So $a = GM/r^2$ is really a bunch of different numbers, one for each possible radius. When you pretend that you get the same $a$ for $GM/e^2$ that you got for $GM/(e + h)^2$, that is where you commit the fallacy. Let me call the first $a$ as $a_0$ and the second as $a_+$; you just wrote $m a_0 e^2/e - m a_+ (e + h)^2/(e+h) = m a_0 e - m a_+ (e + h),$ then you replaces both $a_0$ and $a_+$ with $g$, which is only approximately true if $h$ is small.
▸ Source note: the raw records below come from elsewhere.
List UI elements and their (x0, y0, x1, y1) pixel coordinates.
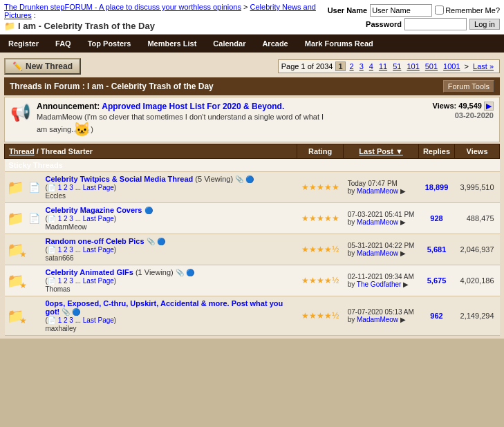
page-link-1001[interactable]: 1001 (442, 62, 461, 70)
thread-page-3[interactable]: 3 (69, 184, 73, 191)
last-poster-link-4[interactable]: The Godfather (357, 281, 401, 288)
thread4-page-1[interactable]: 1 (58, 277, 62, 285)
thread-sort-link[interactable]: Thread (9, 147, 35, 155)
page-link-4[interactable]: 4 (368, 62, 375, 70)
thread-title-link-3[interactable]: Random one-off Celeb Pics (46, 237, 144, 245)
star-overlay-5: ★ (19, 316, 27, 325)
replies-link-5[interactable]: 962 (430, 312, 442, 320)
table-row: 📁 ★ Celebrity Animated GIFs (1 Viewing) … (5, 265, 500, 296)
thread4-page-3[interactable]: 3 (69, 277, 73, 285)
breadcrumb-link-1[interactable]: The Drunken stepFORUM - A place to discu… (4, 3, 241, 11)
page-link-101[interactable]: 101 (405, 62, 420, 70)
thread-page-1[interactable]: 1 (58, 184, 62, 191)
thread-folder-icon-1: 📁 (5, 172, 27, 203)
page-link-11[interactable]: 11 (377, 62, 389, 70)
last-post-cell-3: 05-31-2021 04:22 PM by MadamMeow ▶ (344, 234, 419, 265)
th-last-post: Last Post ▼ (344, 144, 419, 159)
announcement-go-btn[interactable]: ▶ (484, 102, 494, 111)
thread4-page-2[interactable]: 2 (64, 277, 68, 285)
replies-link-4[interactable]: 5,675 (427, 276, 447, 285)
paperclip-icon-1: 📎 (235, 175, 243, 183)
rating-cell-4: ★★★★½ (297, 265, 344, 296)
thread-starter-link-4[interactable]: Thomas (46, 285, 71, 293)
last-poster-link-2[interactable]: MadamMeow (357, 218, 398, 226)
thread5-page-1[interactable]: 1 (58, 316, 62, 324)
page-link-51[interactable]: 51 (391, 62, 402, 70)
thread5-page-2[interactable]: 2 (64, 316, 68, 324)
last-poster-link-5[interactable]: MadamMeow (357, 316, 398, 323)
page-link-501[interactable]: 501 (424, 62, 439, 70)
thread-status-3 (27, 234, 41, 265)
replies-link-1[interactable]: 18,899 (425, 183, 449, 191)
page-link-2[interactable]: 2 (348, 62, 355, 70)
last-post-cell-4: 02-11-2021 09:34 AM by The Godfather ▶ (344, 265, 419, 296)
thread-title-link-2[interactable]: Celebrity Magazine Covers (46, 206, 142, 214)
login-button[interactable]: Log in (469, 19, 500, 30)
thread4-last-page[interactable]: Last Page (83, 277, 114, 285)
last-post-cell-2: 07-03-2021 05:41 PM by MadamMeow ▶ (344, 203, 419, 234)
thread3-page-3[interactable]: 3 (69, 246, 73, 254)
announcement-link[interactable]: Approved Image Host List For 2020 & Beyo… (102, 102, 284, 111)
page-link-3[interactable]: 3 (358, 62, 365, 70)
thread2-page-1[interactable]: 1 (58, 215, 62, 222)
rating-cell-2: ★★★★★ (297, 203, 344, 234)
page-link-1[interactable]: 1 (335, 61, 345, 71)
thread3-last-page[interactable]: Last Page (83, 246, 114, 254)
rating-cell-1: ★★★★★ (297, 172, 344, 203)
thread3-page-1[interactable]: 1 (58, 246, 62, 254)
announcement-poster[interactable]: MadamMeow (37, 113, 82, 121)
go-to-post-icon-3: ▶ (400, 249, 406, 257)
forum-section-header: Threads in Forum : I am - Celebrity Tras… (4, 77, 500, 95)
star-overlay-4: ★ (19, 281, 27, 290)
nav-faq[interactable]: FAQ (47, 35, 80, 53)
pagination: Page 1 of 2034 1 2 3 4 11 51 101 501 100… (278, 59, 500, 73)
page-icon-2: 📄 (48, 215, 56, 222)
thread-title-link-5[interactable]: 0ops, Exposed, C-thru, Upskirt, Accident… (46, 299, 283, 316)
thread-page-2[interactable]: 2 (64, 184, 68, 191)
thread2-page-2[interactable]: 2 (64, 215, 68, 222)
arrow-icon-1: 🔵 (245, 175, 254, 183)
announcement-icon: 📢 (10, 103, 31, 122)
nav-mark-forums-read[interactable]: Mark Forums Read (297, 35, 382, 53)
thread5-page-3[interactable]: 3 (69, 316, 73, 324)
remember-me-checkbox[interactable] (435, 6, 444, 15)
replies-cell-5: 962 (418, 296, 454, 336)
thread-title-link-4[interactable]: Celebrity Animated GIFs (46, 268, 133, 276)
thread3-page-2[interactable]: 2 (64, 246, 68, 254)
thread-starter-link-3[interactable]: satan666 (46, 254, 74, 262)
username-input[interactable] (370, 4, 432, 17)
new-thread-button[interactable]: ✏️ New Thread (4, 58, 81, 75)
forum-tools-button[interactable]: Forum Tools (443, 80, 494, 93)
last-poster-link-1[interactable]: MadamMeow (357, 187, 398, 195)
thread-starter-link-1[interactable]: Eccles (46, 192, 66, 200)
thread5-last-page[interactable]: Last Page (83, 316, 114, 324)
password-input[interactable] (404, 18, 467, 30)
password-label: Password (366, 20, 402, 28)
thread-starter-link-5[interactable]: maxhailey (46, 325, 77, 332)
nav-members-list[interactable]: Members List (139, 35, 205, 53)
nav-calendar[interactable]: Calendar (205, 35, 254, 53)
thread-title-link-1[interactable]: Celebrity Twitpics & Social Media Thread (46, 175, 194, 183)
nav-top-posters[interactable]: Top Posters (80, 35, 140, 53)
nav-register[interactable]: Register (0, 35, 47, 53)
thread-last-page[interactable]: Last Page (83, 184, 114, 191)
replies-link-2[interactable]: 928 (430, 214, 442, 222)
thread2-last-page[interactable]: Last Page (83, 215, 114, 222)
nav-arcade[interactable]: Arcade (254, 35, 296, 53)
views-cell-2: 488,475 (455, 203, 500, 234)
last-poster-link-3[interactable]: MadamMeow (357, 249, 398, 257)
page-icon-5: 📄 (48, 316, 56, 324)
thread-starter-link-2[interactable]: MadamMeow (46, 223, 87, 231)
thread-folder-icon-2: 📁 (5, 203, 27, 234)
page-link-last[interactable]: Last » (472, 62, 495, 70)
replies-cell-1: 18,899 (418, 172, 454, 203)
pencil-icon: ✏️ (12, 61, 23, 71)
remember-me-label: Remember Me? (435, 6, 500, 15)
page-separator: > (465, 62, 469, 70)
last-post-sort-link[interactable]: Last Post ▼ (359, 147, 402, 155)
thread-doc-icon-1: 📄 (27, 172, 41, 203)
arrow-icon-3: 🔵 (157, 238, 165, 245)
thread2-page-3[interactable]: 3 (69, 215, 73, 222)
replies-link-3[interactable]: 5,681 (427, 245, 447, 254)
paperclip-icon-4: 📎 (176, 269, 184, 276)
In fact if you want this as a series expansion, it is not very difficult. The first step is to factor out all of the common terms:$$\frac {GMm}{e} - \frac {GMm}{e + h} = \frac {GMm}e \left( 1 - \frac 1{1 + (h/e)}\right).$$It turns out that for $|r| < 1$ the geometric series $1 + r + r^2 + \dots = \frac 1{1-r}.$ To see this, consider the finite sum of the first $n$ terms, $S_n(r) = 1 + r + \dots + r^{n-2} + r^{n-1}.$ Now there are two different ways to get from $S_n(r)$ to $S_{n+1}(r)$ but they must both get you to the same number. The first is to imagine multiplying each term of $S_n(r)$ with $r$ and then adding 1; the second is to just add $r^n$ to the end: $$S_{n+1}(r) = 1 + r S_n(r) = S_n(r) + r^n.$$But that second equals sign is an equation that can be solved directly for $S_n(r) = (1 - r^n)/(1 - r).$ Then if $|r|<1$ the term $r^n$ will go to 0 as $n$ gets large, so we have $S_\infty(r) = 1/(1-r).$

In turn if $|h/e| < 1$ then the above series is$$1 - \frac1{1+h/e} = 1 - 1 + \frac he - \left(\frac he\right)^2 + \left(\frac he\right)^3 - \left(\frac he\right)^4 + \dots,$$with the alternating sign coming from a $(-1)^n$ term in the series that poses no theoretical problems so don't let it trouble you too much.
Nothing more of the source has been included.